A cardinal $\kappa$ is *worldly* if $V_\kappa$ is a model of ZFC. It follows that $\kappa$ is a strong limit, a beth fixed point and a fixed point of the enumeration of these, and more.

- Every inaccessible cardinal is worldly.
- Nevertheless, the least worldly cardinal is singular and hence not inaccessible.
- The least worldly cardinal has cofinality $\omega$.
- Indeed, the next worldly cardinal above any ordinal, if any exist, has cofinality $\omega$.
- Any worldly cardinal $\kappa$ of uncountable cofinality is a limit of $\kappa$ many worldly cardinals.

## Degrees of worldliness

A cardinal $\kappa$ is *$1$-worldly* if it is worldly and a limit of worldly cardinals. More generally, $\kappa$ is *$\alpha$-worldly* if it is worldly and for every $\beta\lt\alpha$, the $\beta$-worldly cardinals are unbounded in $\kappa$. The cardinal $\kappa$ is *hyper-worldly* if it is $\kappa$-worldly.
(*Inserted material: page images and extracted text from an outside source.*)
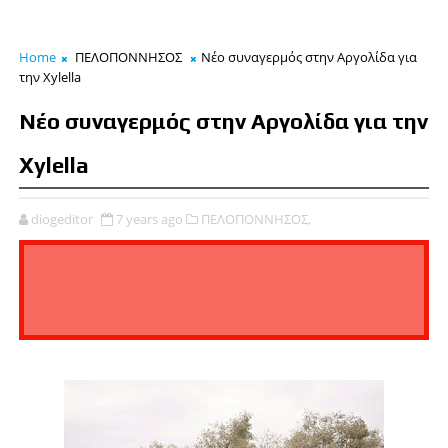
Home
ΠΕΛΟΠΟΝΝΗΣΟΣ
Νέο συναγερμός στην Αργολίδα για
την Xylella
Νέο συναγερμός στην Αργολίδα για την
Xylella
diogeditor
7 years ago
ΠΕΛΟΠΟΝΝΗΣΟΣ,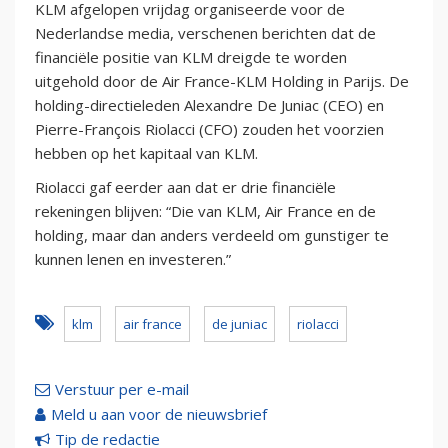
KLM afgelopen vrijdag organiseerde voor de
Nederlandse media, verschenen berichten dat de
financiële positie van KLM dreigde te worden
uitgehold door de Air France-KLM Holding in Parijs. De
holding-directieleden Alexandre De Juniac (CEO) en
Pierre-François Riolacci (CFO) zouden het voorzien
hebben op het kapitaal van KLM.
Riolacci gaf eerder aan dat er drie financiële
rekeningen blijven: “Die van KLM, Air France en de
holding, maar dan anders verdeeld om gunstiger te
kunnen lenen en investeren.”
klm
air france
de juniac
riolacci
Verstuur per e-mail
Meld u aan voor de nieuwsbrief
Tip de redactie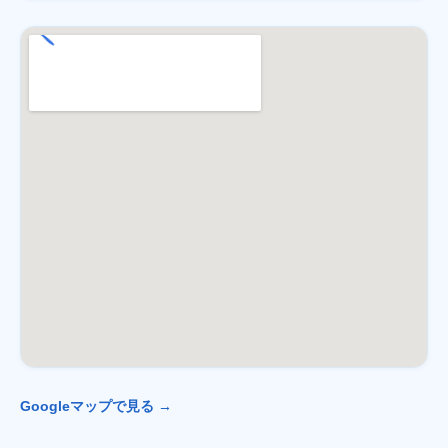
Googleマップで見る →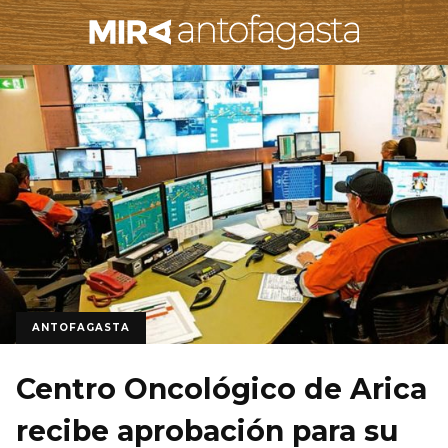
ANTOFAGASTA
Centro Oncológico de Arica
recibe aprobación para su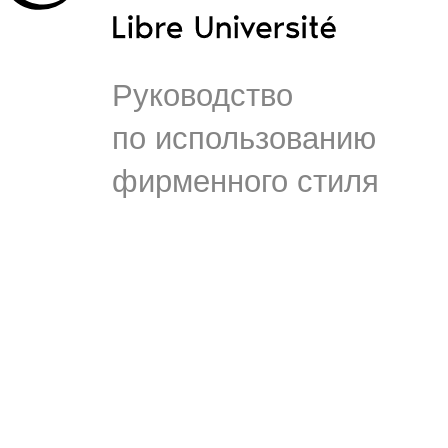
Руководство
по использованию
фирменного стиля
One may proceed to define notions of $\alpha$-hyper-worldly and $\alpha$-hyper${}^\beta$-worldly in analogy with the hyper-inaccessible cardinals. Every inaccessible cardinal $\kappa$ is hyper${}^\kappa$-worldly, and a limit of such kinds of cardinals.

The worldly cardinal terminology was introduced in lectures of J. D. Hamkins at the CUNY Graduate Center.